=== Exercise instructions ===
Go through the records below and set each one down exactly, leaving out any pictures.

┄┄┄┄┄┄┄┄┄┄

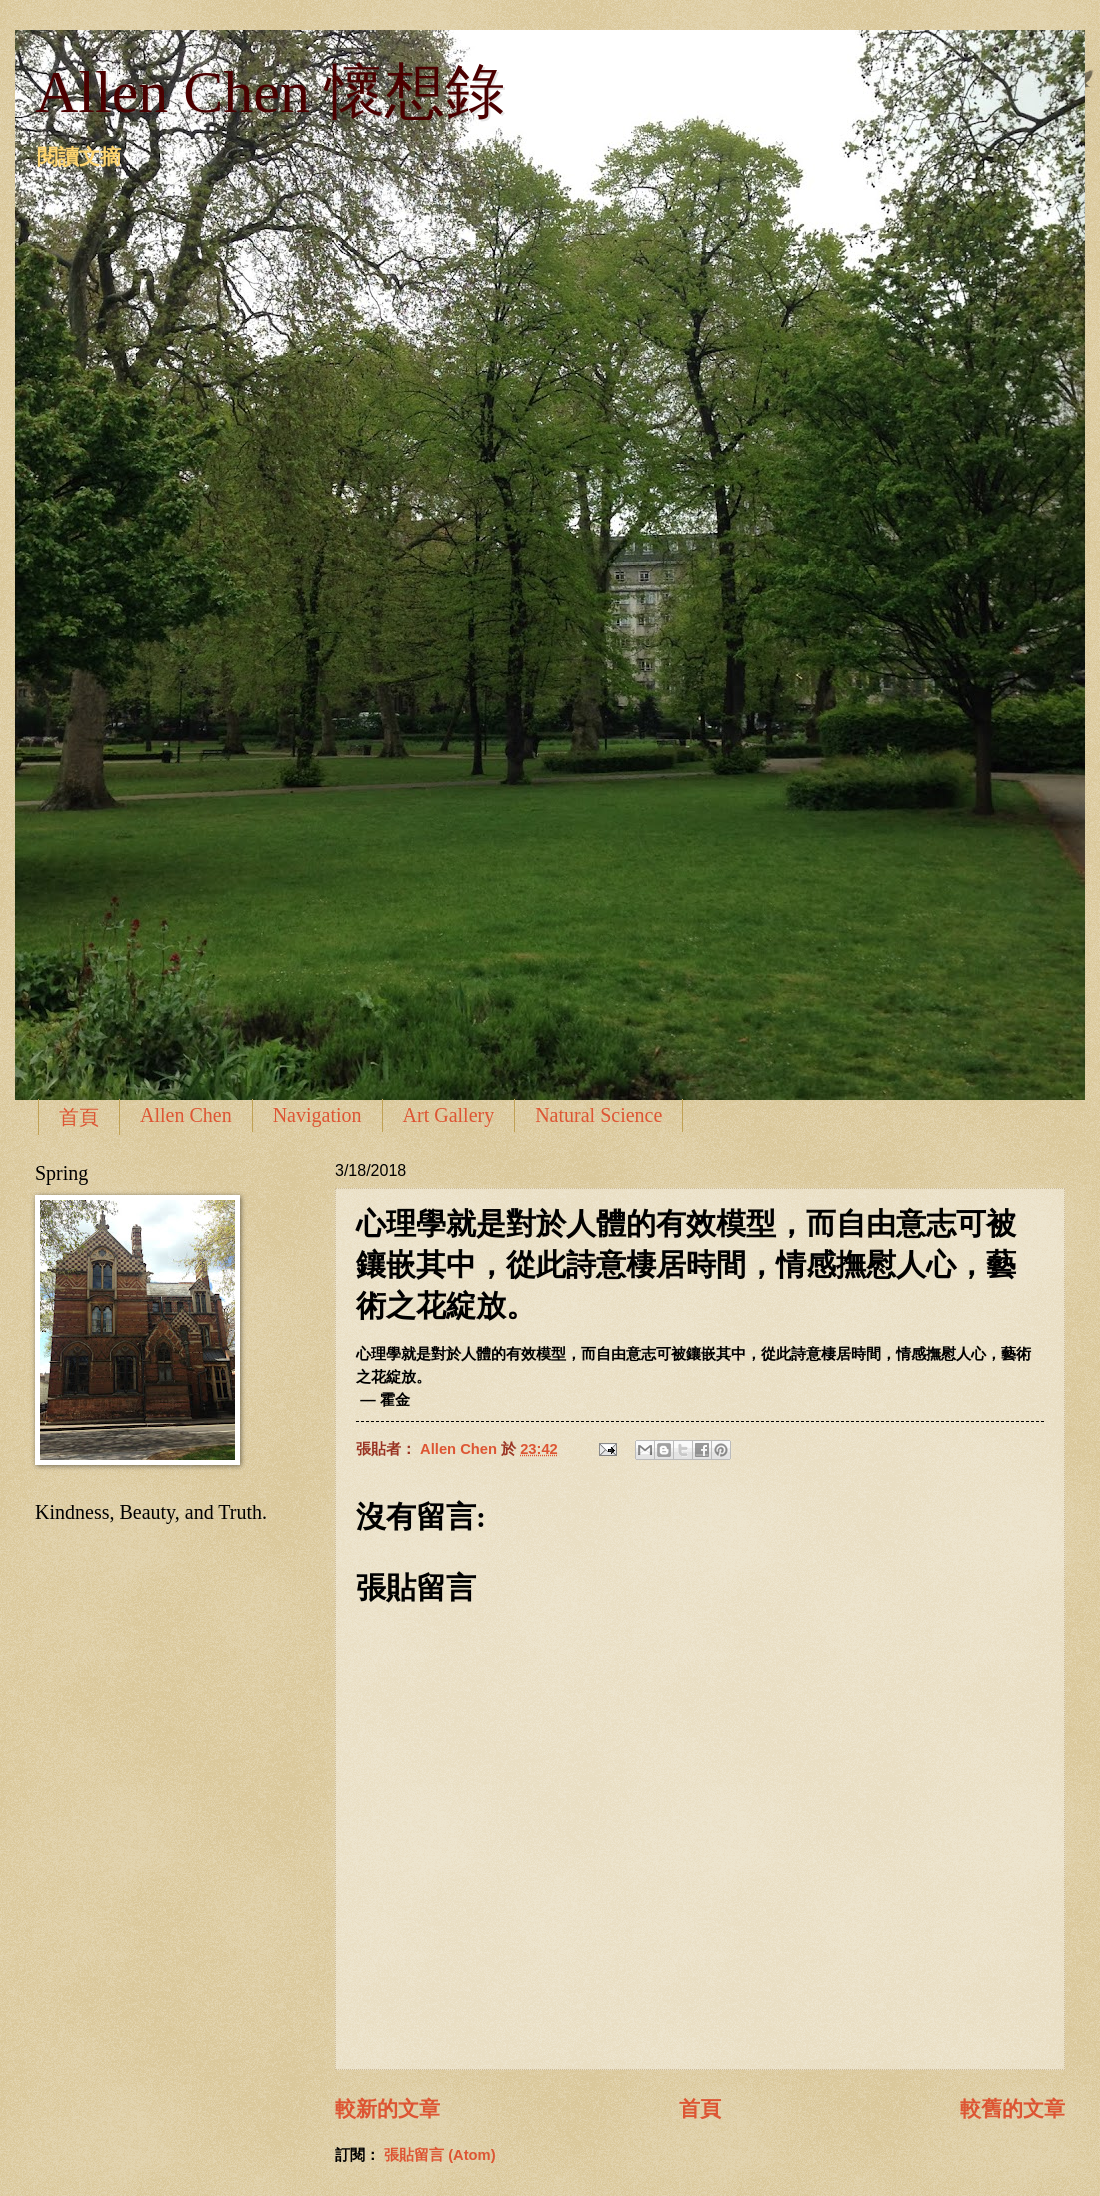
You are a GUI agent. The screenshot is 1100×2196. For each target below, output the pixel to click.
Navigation (317, 1115)
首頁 (79, 1117)
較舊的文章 (1012, 2108)
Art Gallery (449, 1115)
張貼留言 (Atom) (440, 2155)
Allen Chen (186, 1115)
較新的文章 (387, 2108)
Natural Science (598, 1115)
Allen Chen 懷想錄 (270, 92)
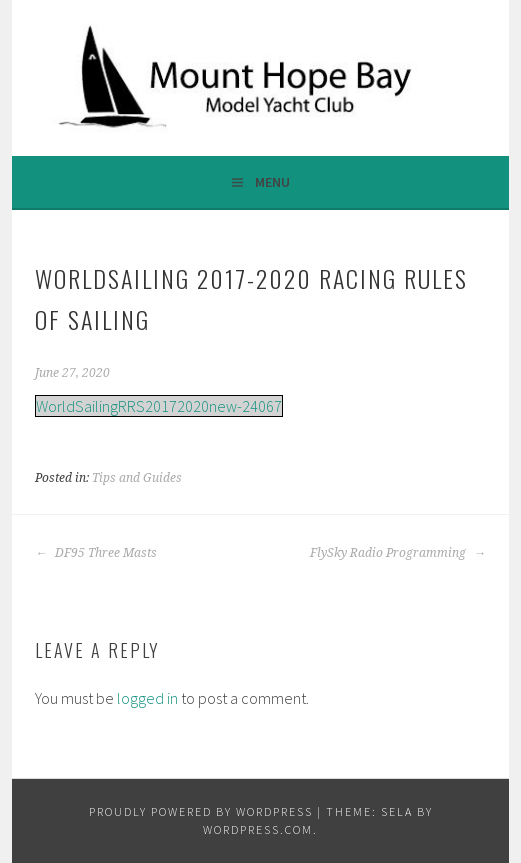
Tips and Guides (137, 478)
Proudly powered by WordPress (201, 811)
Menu (272, 182)
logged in (147, 698)
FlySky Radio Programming (398, 553)
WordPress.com (258, 829)
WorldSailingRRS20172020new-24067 (159, 406)
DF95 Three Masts (96, 553)
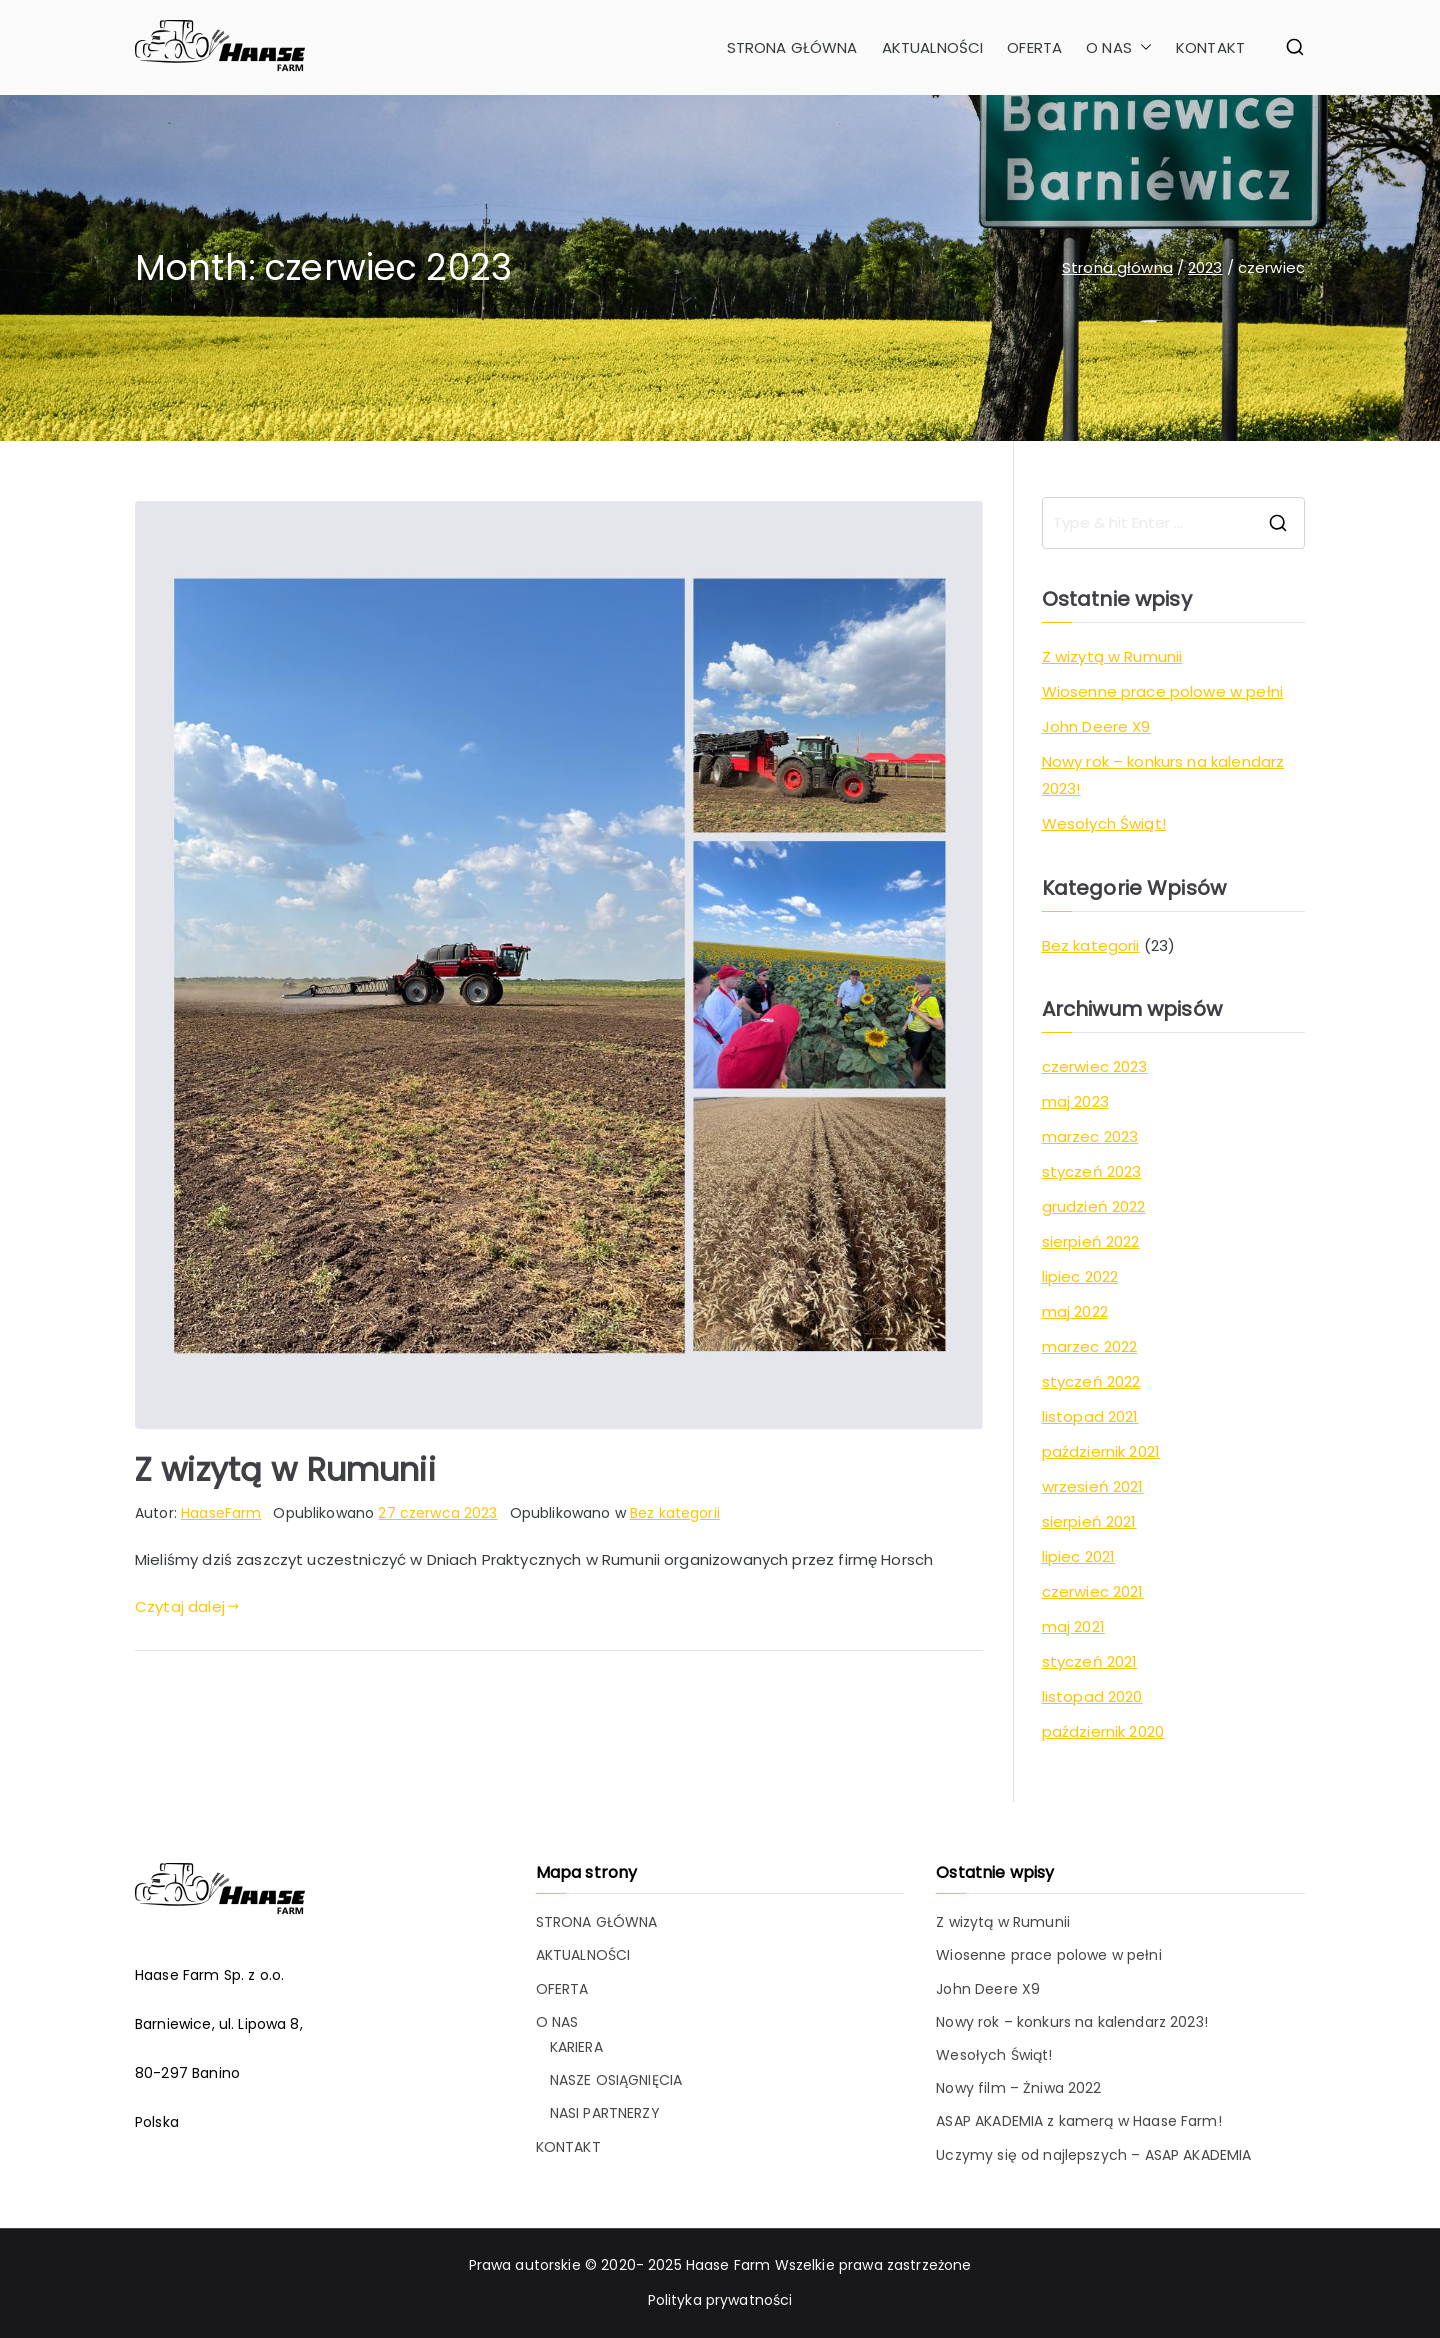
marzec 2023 (1090, 1136)
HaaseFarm (221, 1513)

┄┄┄┄┄┄┄┄┄┄

=== Completed exercise ===
You are a GUI agent. The screenshot is 1100×2196. For each target below, output the pixel to click.
Navigation (317, 1115)
首頁 (79, 1117)
較舊的文章 (1012, 2108)
Art Gallery (449, 1115)
張貼留言 (Atom) (440, 2155)
Allen Chen (186, 1115)
較新的文章 (387, 2108)
Natural Science (598, 1115)
Allen Chen 懷想錄 (270, 92)
Tips and Guides (137, 478)
Proudly powered by WordPress (201, 811)
Menu (272, 182)
logged in (147, 698)
FlySky Radio Programming (398, 553)
WordPress.com (258, 829)
WorldSailingRRS20172020new-24067 (159, 406)
DF95 Three Masts (96, 553)
marzec 2023 (1090, 1136)
HaaseFarm (221, 1513)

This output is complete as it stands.